| Task to carry out |
Exact copy, no pictures: repeat the data that follows.

| Data under study |
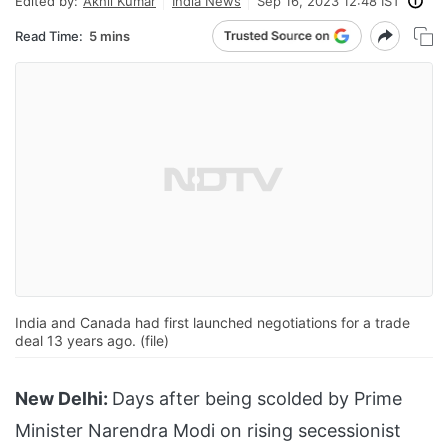
Edited by:
Akhil Kumar
India News
Sep 16, 2023 12:48 IST
Read Time:
5 mins
India and Canada had first launched negotiations for a trade
deal 13 years ago. (file)
New Delhi:
Days after being scolded by Prime
Minister Narendra Modi on rising secessionist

| Solution below |
Edited by:
Akhil Kumar
India News
Sep 16, 2023 12:48 IST
Read Time:
5 mins
India and Canada had first launched negotiations for a trade
deal 13 years ago. (file)
New Delhi:
Days after being scolded by Prime
Minister Narendra Modi on rising secessionist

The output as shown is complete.